Testo integrale con note e bibliografia

Il volume Dieci tesi sul diritto del lavoro di A. Perulli e V. Speziale, pubblicato da Il Mulino (2022), racchiude, come il titolo suggerisce, l’analisi critica di dieci questioni fondamentali del diritto del lavoro, cui si accompagna, per ciascuna di esse, una proposta degli Autori volta a costruire nuove regole che siano in grado di rivitalizzare la disciplina alla luce di un saldo valore di fondo: la centralità della persona umana nel contesto di un sistema capitalistico sostenibile.
Il volume si apre con una radicale accusa rivolta a due categorie di attori: da un lato, i policymakers, che almeno dagli anni Ottanta e fino ad oggi hanno progressivamente smantellato le tutele del lavoro, aderendo acriticamente alle teorie che vedono nel diritto del lavoro una fonte di ingiustificate rigidità, le quali ostacolerebbero il libero funzionamento del mercato del lavoro senza apportarvi, per contro, alcun beneficio; dall’altro lato, gli stessi studiosi del diritto del lavoro, che hanno interpretato il ruolo di meri esegeti del diritto vigente, senza contribuire alla costruzione e alla difesa della dimensione valoriale del diritto del lavoro, con la sua conseguente «perdita di autorità epistemica e assiologica» (pag. 9).

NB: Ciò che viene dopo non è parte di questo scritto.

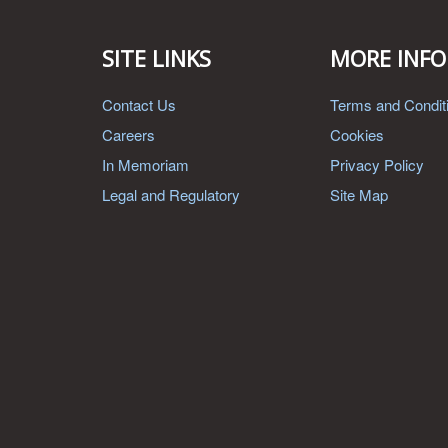
SITE LINKS
MORE INFO
Contact Us
Terms and Condit
Careers
Cookies
In Memoriam
Privacy Policy
Legal and Regulatory
Site Map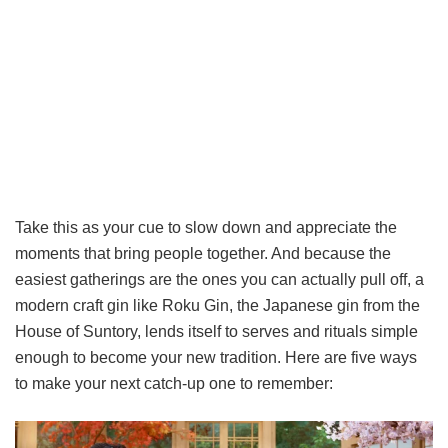
Take this as your cue to slow down and appreciate the
moments that bring people together. And because the
easiest gatherings are the ones you can actually pull off, a
modern craft gin like Roku Gin, the Japanese gin from the
House of Suntory, lends itself to serves and rituals simple
enough to become your new tradition. Here are five ways
to make your next catch-up one to remember: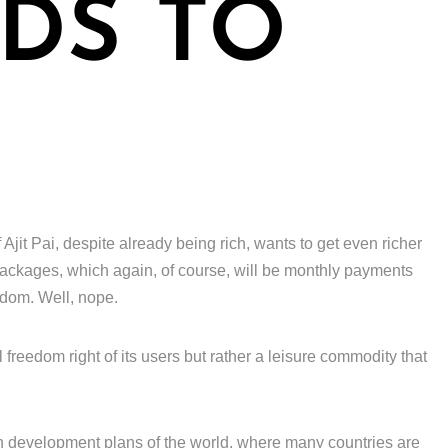
DS TO
 Ajit Pai, despite already being rich, wants to get even richer
 packages, which again, of course, will be monthly payments
edom. Well, nope.
 freedom right of its users but rather a leisure commodity that
n development plans of the world, where many countries are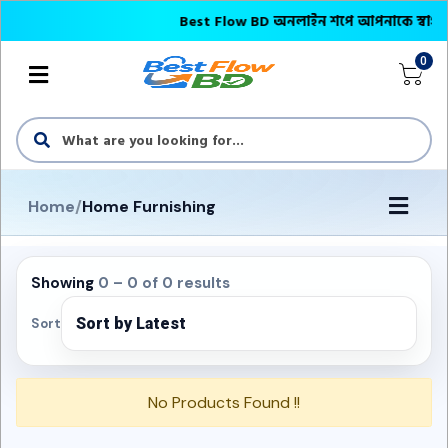
Best Flow BD অনলাইন শপে আপনাকে স্বাগতম || অ
0
Home
/
Home Furnishing
Showing
0 – 0 of 0 results
Sort
No Products Found !!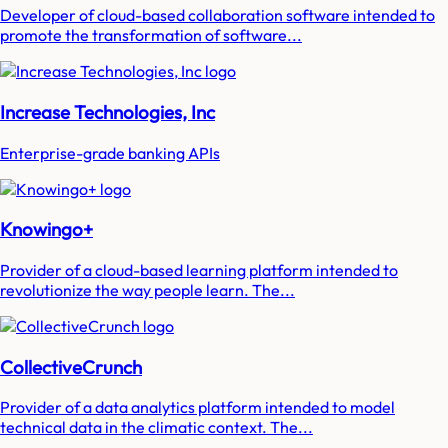
Developer of cloud-based collaboration software intended to
promote the transformation of software...
Increase Technologies, Inc
Enterprise-grade banking APIs
Knowingo+
Provider of a cloud-based learning platform intended to
revolutionize the way people learn. The...
CollectiveCrunch
Provider of a data analytics platform intended to model
technical data in the climatic context. The...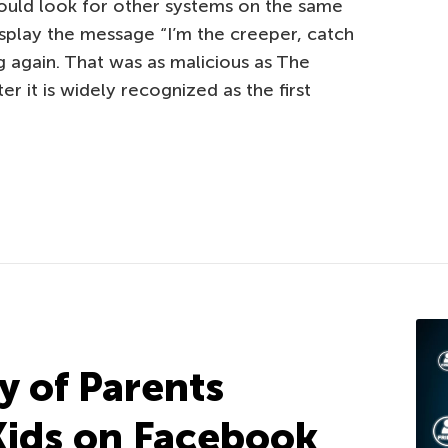
ould look for other systems on the same
isplay the message “I’m the creeper, catch
ng again. That was as malicious as The
r it is widely recognized as the first
y of Parents
Kids on Facebook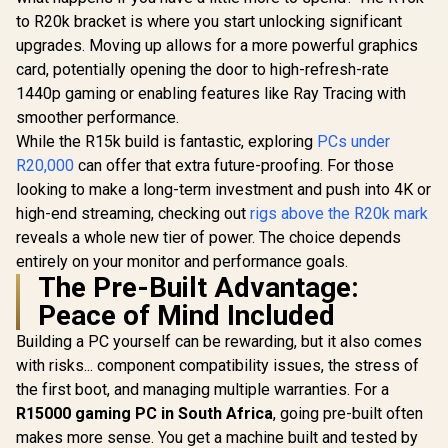
to R20k bracket is where you start unlocking significant
upgrades. Moving up allows for a more powerful graphics
card, potentially opening the door to high-refresh-rate
1440p gaming or enabling features like Ray Tracing with
smoother performance.
While the R15k build is fantastic, exploring
PCs under
R20,000
can offer that extra future-proofing. For those
looking to make a long-term investment and push into 4K or
high-end streaming, checking out
rigs above the R20k mark
reveals a whole new tier of power. The choice depends
entirely on your monitor and performance goals.
The Pre-Built Advantage:
Peace of Mind Included
Building a PC yourself can be rewarding, but it also comes
with risks... component compatibility issues, the stress of
the first boot, and managing multiple warranties. For a
R15000 gaming PC in South Africa
, going pre-built often
makes more sense. You get a machine built and tested by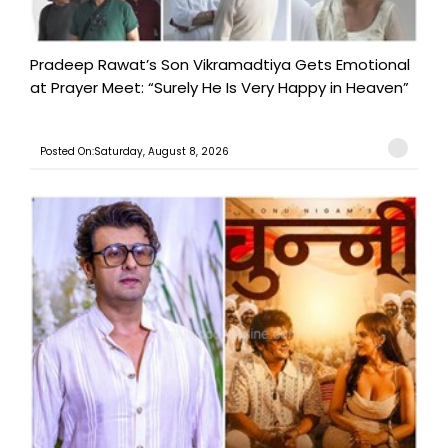
Pradeep Rawat’s Son Vikramadtiya Gets Emotional
at Prayer Meet: “Surely He Is Very Happy in Heaven”
Posted On:Saturday, August 8, 2026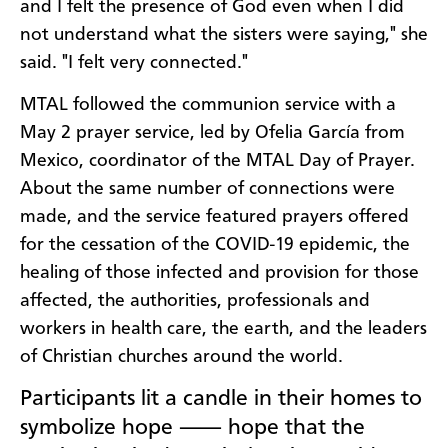
and I felt the presence of God even when I did
not understand what the sisters were saying," she
said. "I felt very connected."
MTAL followed the communion service with a
May 2 prayer service, led by Ofelia García from
Mexico, coordinator of the MTAL Day of Prayer.
About the same number of connections were
made, and the service featured prayers offered
for the cessation of the COVID-19 epidemic, the
healing of those infected and provision for those
affected, the authorities, professionals and
workers in health care, the earth, and the leaders
of Christian churches around the world.
Participants lit a candle in their homes to
symbolize hope ⸺ hope that the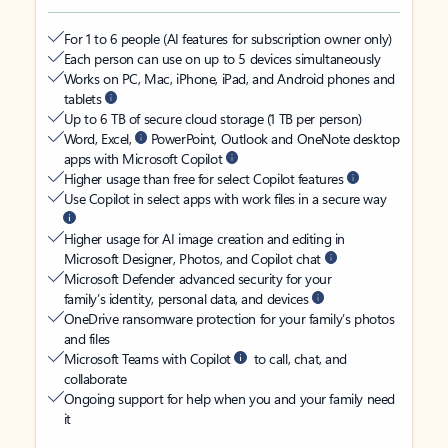
For 1 to 6 people (AI features for subscription owner only)
Each person can use on up to 5 devices simultaneously
Works on PC, Mac, iPhone, iPad, and Android phones and
tablets
Up to 6 TB of secure cloud storage (1 TB per person)
Word, Excel,
PowerPoint, Outlook and OneNote desktop
apps with Microsoft Copilot
Higher usage than free for select Copilot features
Use Copilot in select apps with work files in a secure way
Higher usage for AI image creation and editing in
Microsoft Designer, Photos, and Copilot chat
Microsoft Defender advanced security for your
family’s identity, personal data, and devices
OneDrive ransomware protection for your family’s photos
and files
Microsoft Teams with Copilot
to call, chat, and
collaborate
Ongoing support for help when you and your family need
it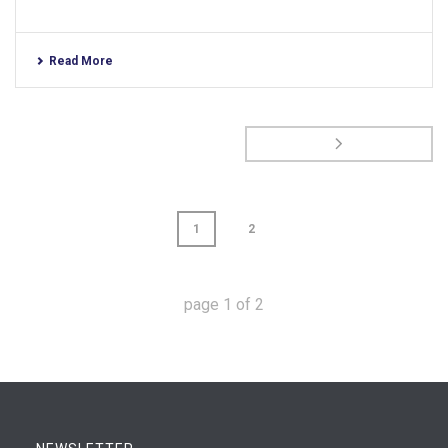
Read More
1
2
page
1
of
2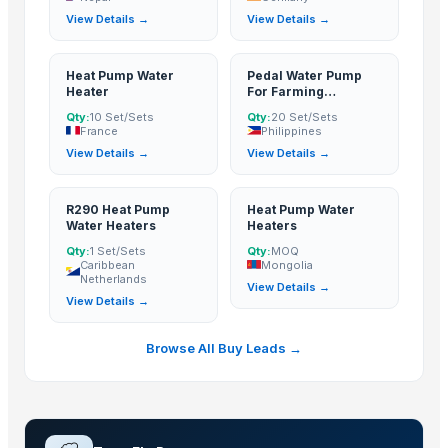
View Details →
View Details →
Concrete Mixer with Pump
Top Verified Suppliers
Heat Pump Water
Pedal Water Pump
Heater
For Farming
Tangshan Aojie Petroleum Machinery Equipment Make Co., Ltd.
· China
Irrigation
Qty:
10 Set/Sets
Qty:
20 Set/Sets
Rozy enterprises
· India
France
Philippines
View Details →
View Details →
Cosmos Pumps Private Limited
· India
LAKSHMI EXIM
· India
Vashi Integrated Solutions Ltd
· India
R290 Heat Pump
Heat Pump Water
Water Heaters
Heaters
Shree Sidhivinayak Engg Works
· India
Qty:
1 Set/Sets
Qty:
MOQ
Trading Networks LLC
· United States
Caribbean
Mongolia
Netherlands
Tesio Cooling Systems
· India
View Details →
View Details →
Ratna Industries
· India
Ross & Mount
· India
Browse All Buy Leads →
XINYING WHOLESALES INC
· United States
Phoenix Plastoware Pvt.Ltd
· India
Zhangjiagang free trade zone kenshine international trade co.,ltd
· Chin
Cimilre Co., Ltd.
· South Korea (Republic Of Korea)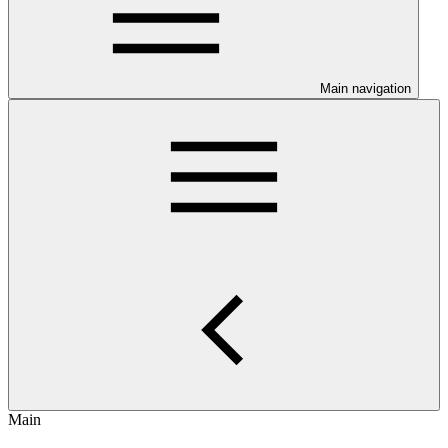
Main navigation
Main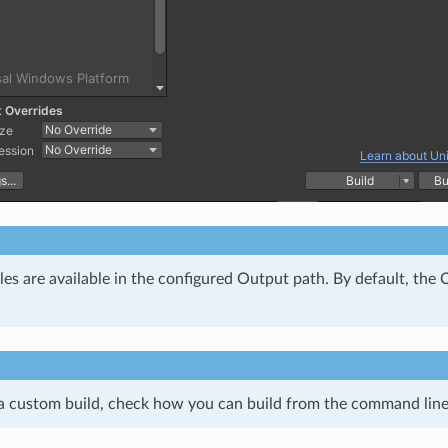
iles are available in the configured Output path. By default, th
 a custom build, check how you can build from the command line 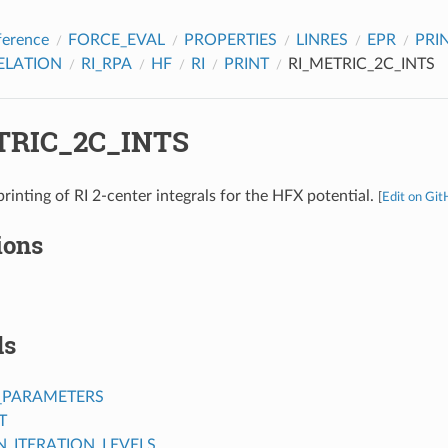
ference
FORCE_EVAL
PROPERTIES
LINRES
EPR
PRI
ELATION
RI_RPA
HF
RI
PRINT
RI_METRIC_2C_INTS
TRIC_2C_INTS
rinting of RI 2-center integrals for the HFX potential.
[
Edit on Gi
ions
ds
_PARAMETERS
T
ITERATION_LEVELS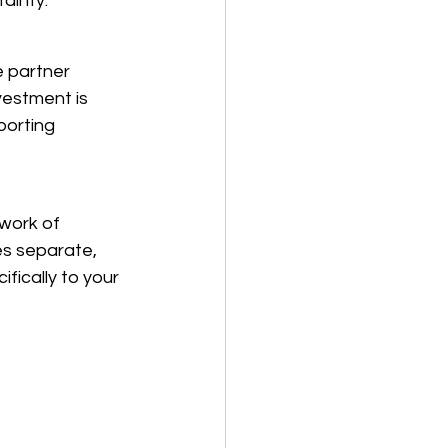
ainty.
e partner 
vestment is 
porting 
work of 
es separate, 
fically to your 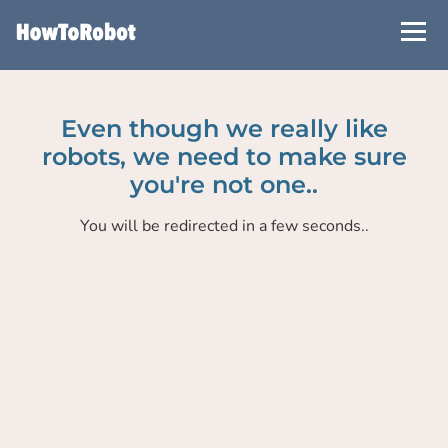
Skip
to
main
content
Even though we really like
robots, we need to make sure
you're not one..
You will be redirected in a few seconds..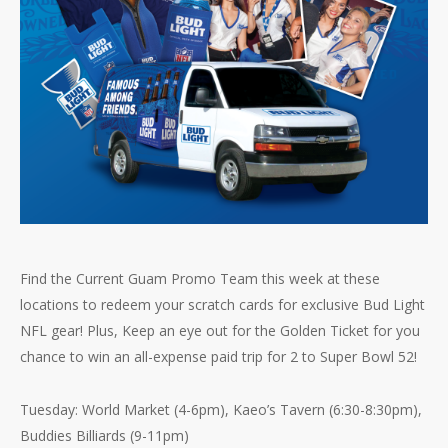
Find the Current Guam Promo Team this week at these
locations to redeem your scratch cards for exclusive Bud Light
NFL gear! Plus, Keep an eye out for the Golden Ticket for you
chance to win an all-expense paid trip for 2 to Super Bowl 52!
Tuesday: World Market (4-6pm), Kaeo’s Tavern (6:30-8:30pm),
Buddies Billiards (9-11pm)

Fa da sfondo a questa incisiva pars destruens, contenuta nelle premesse del volume, la centralità pressoché assoluta assunta dalla «sfera economica», assurta a nuovo modello sociale egemonico che mette al centro le sole esigenze del mercato, in un contesto fortemente globalizzato ed esposto alle intemperie delle innovazioni tecnologiche; ma anche a paradigma scientifico del diritto del lavoro, che ha finito per asservirsi ad un «nuovo funzionalismo economico» (pag. 13) e ha perduto la capacità di incidere sul dibattito pubblico, non solo a valle della produzione normativa (nelle fasi di esegesi e di sistemazione), ma soprattutto a monte, là dove i valori debbono trovare spazio ed espressione nella individuazione degli interessi al cui riconoscimento e alla cui tutela le norme vengono improntate.
La deriva verso un capitalismo «iniquo ed inaccettabile» (pag. 11), segnalano puntualmente gli Autori, produce conseguenze non solo sul piano sociale e della tutela della persona, compromessa e anzi subordinata al perseguimento di interessi di natura strettamente economica, ma anche, oggi, sul piano ambientale ed ecologico.
Di fronte a un tale contesto, consolidatosi negli ultimi decenni ma non per questo immutabile o irreversibile, gli Autori elaborano dieci tesi fondamentali, che toccano il cuore dei temi «più scottanti» del diritto del lavoro. Le tesi sono accomunate dalla centralità del tema della “sostenibilità”, da intendersi nella sua accezione più ampia e piena, come capacità del sistema capitalistico di integrare le essenziali esigenze di tutela della persona e dell’ambiente, di interiorizzarle e di farsi, a sua volta, portatore dei valori di fondo di un sistema etico e democratico: divenendo, così, un sistema fondato sui valori costituzionali della libertà, della solidarietà, dell’uguaglianza e della dignità.
Senza alcuna pretesa di ridurre in sintesi la complessità e l’ampiezza del pensiero degli Autori, vogliamo evidenziare in questa sede i passaggi più significativi del Volume.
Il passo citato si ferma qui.